Vietare la montagna per la pandemia “è cieco e demenziale”. Lo dice il presidente del CAI Vincenzo Torti in una lunga e articolata intervista a Lorenzo Cremonesi sul Corriere della Sera. Intervista in cui il presidente del Club Alpino Italiano abbandona il tradizionale aplomb istituzionale e prende decisamente posizione sui temi che interessano la montagna e le limitazioni giustificate con la pandemia e il contenimento del contagio.
«Siamo arrivati al paradosso che da una parte i nostri governanti ci chiudono gli impianti da sci e, devo dire con ottimi motivi, fanno di tutto per evitare assembramenti sulle piste e nelle località alpine. Sarebbe il momento di godere delle nostre valli e cime in silenzio, con le nostre forze, specie in questo inverno che ci regala uno stupendo manto bianco, degno delle nevicate di mezzo secolo fa. Ma, dall’altra, regolano e limitano lo sci alpinismo e l’utilizzo delle ciaspole, che sono le tradizionali pratiche della montagna al naturale per piccoli gruppi di individui comunque distanziati, in modo cieco e demenziale.»
Un netto cambio di rotta rispetto alla posizione assunta al momento del DPCM del 3 novembre 2020 quando l’associazione rilasciò un comunicato improntato alla prudenza e al senso di responsabilità. Allora si invitava al doveroso rispetto delle regole:
«In ogni caso e una volta di più ci permettiamo di invitare tutti non solo al doveroso rispetto delle regole, ma anche ad adottare, pur in presenza di possibilità dal punto di vista normativo, comportamenti improntati alla prudenza, al senso di responsabilità e del reciproco rispetto, sui quali, ben più che sui meri divieti, potrà fondarsi un ritorno alla normalità anche per quanto attiene la frequentazione della montagna e lo svolgimento delle nostre attività associative».
Oggi invece lo stesso Torti parla di fatti molto gravi, di lesione della libertà e di regole e minacce di sanzioni che non hanno nessun senso:
«Stanno avvenendo fatti molto gravi. Si sta ledendo la libertà di andare in montagna con regole e minacce di sanzioni che non hanno alcun senso. In nome della lotta alla pandemia, i nostri amministratori creano precedenti molto pericolosi: danneggiano i diritti fondamentali dell’individuo, oltreché la bellezza dell’alpinismo, fatto essenzialmente d’avventura, scoperta e anche, inevitabilmente, di una certa dose di rischio e di scelte personali».

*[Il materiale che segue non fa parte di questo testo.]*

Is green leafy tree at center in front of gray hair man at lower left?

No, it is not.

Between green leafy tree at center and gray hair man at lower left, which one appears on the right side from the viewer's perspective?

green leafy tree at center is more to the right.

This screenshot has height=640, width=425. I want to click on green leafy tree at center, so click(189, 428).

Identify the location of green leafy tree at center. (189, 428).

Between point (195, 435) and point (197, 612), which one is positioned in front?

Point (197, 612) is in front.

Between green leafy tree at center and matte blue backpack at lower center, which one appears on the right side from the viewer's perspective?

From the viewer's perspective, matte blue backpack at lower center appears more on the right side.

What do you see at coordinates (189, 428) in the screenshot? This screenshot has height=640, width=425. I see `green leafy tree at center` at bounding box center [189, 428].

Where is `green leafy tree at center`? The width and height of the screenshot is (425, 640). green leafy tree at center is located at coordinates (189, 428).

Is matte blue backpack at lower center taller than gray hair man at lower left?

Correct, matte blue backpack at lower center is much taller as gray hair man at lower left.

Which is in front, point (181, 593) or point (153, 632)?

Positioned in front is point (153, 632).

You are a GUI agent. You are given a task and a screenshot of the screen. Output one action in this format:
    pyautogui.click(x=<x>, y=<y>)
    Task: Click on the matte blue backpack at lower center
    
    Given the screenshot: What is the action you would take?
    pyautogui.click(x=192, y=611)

Si riferisce alle limitazioni allo spostamento per andare a frequentare la montagna ma anche alle imminenti modifiche alla legge 363 sugli sport alpini che potrebbe introdurre l’obbligo di ARTVA, pala e sonda per qualunque tipo di escursione sulla neve. Obbligo che teoricamente già c’è, e che alcune regioni hanno già specificamente introdotto (ne parliamo in questo articolo):
«Il 14 gennaio inoltre dovrebbe riunirsi la Commissione parlamentare per modificare e integrare la legge 363 sugli sport alpini. Per esempio, c’è sul tavolo la proposta di obbligare qualsiasi ciaspolatore ad avere sempre nello zaino il dispositivo Artva per individuare i sepolti sotto le valanghe, oltre a sonda e pala. Sempre, capito? Anche quando si va nel boschetto con i figli, o con le racchette a fianco della strada di fondovalle. Il risultato sarà scoraggiare i veterani e bloccare i neofiti, che non hanno alcuna voglia di sobbarcarsi tutto quell’equipaggiamento sulle spalle per una passeggiatina».

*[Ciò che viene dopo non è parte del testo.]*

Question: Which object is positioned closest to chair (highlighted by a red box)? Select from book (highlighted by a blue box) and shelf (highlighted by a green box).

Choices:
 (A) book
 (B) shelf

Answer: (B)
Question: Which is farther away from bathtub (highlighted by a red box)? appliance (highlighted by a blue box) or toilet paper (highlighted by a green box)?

Tra le decisioni della politica che hanno indotto il presidente del CAI a intervenire direttamente nel dibattito sulla montagna anche quella della Valle d’Aosta di vietare lo scialpinismo senza guide o maestri di sci (la notizia l’abbiamo data anche noi qui):
«Un passo che scatena la rabbia anche di tante guide, compresi alcuni loro rappresentanti di punta valdostani. Il provvedimento è prorogato sino al 15 gennaio. Non so se verrà reiterato. Spero di no. Ma l’importante è denunciarlo con chiarezza. A causa delle chiusure regionali, oltretutto, i più penalizzati sono proprio gli sci-alpinisti locali, che in genere sono ben esperti delle montagne di casa».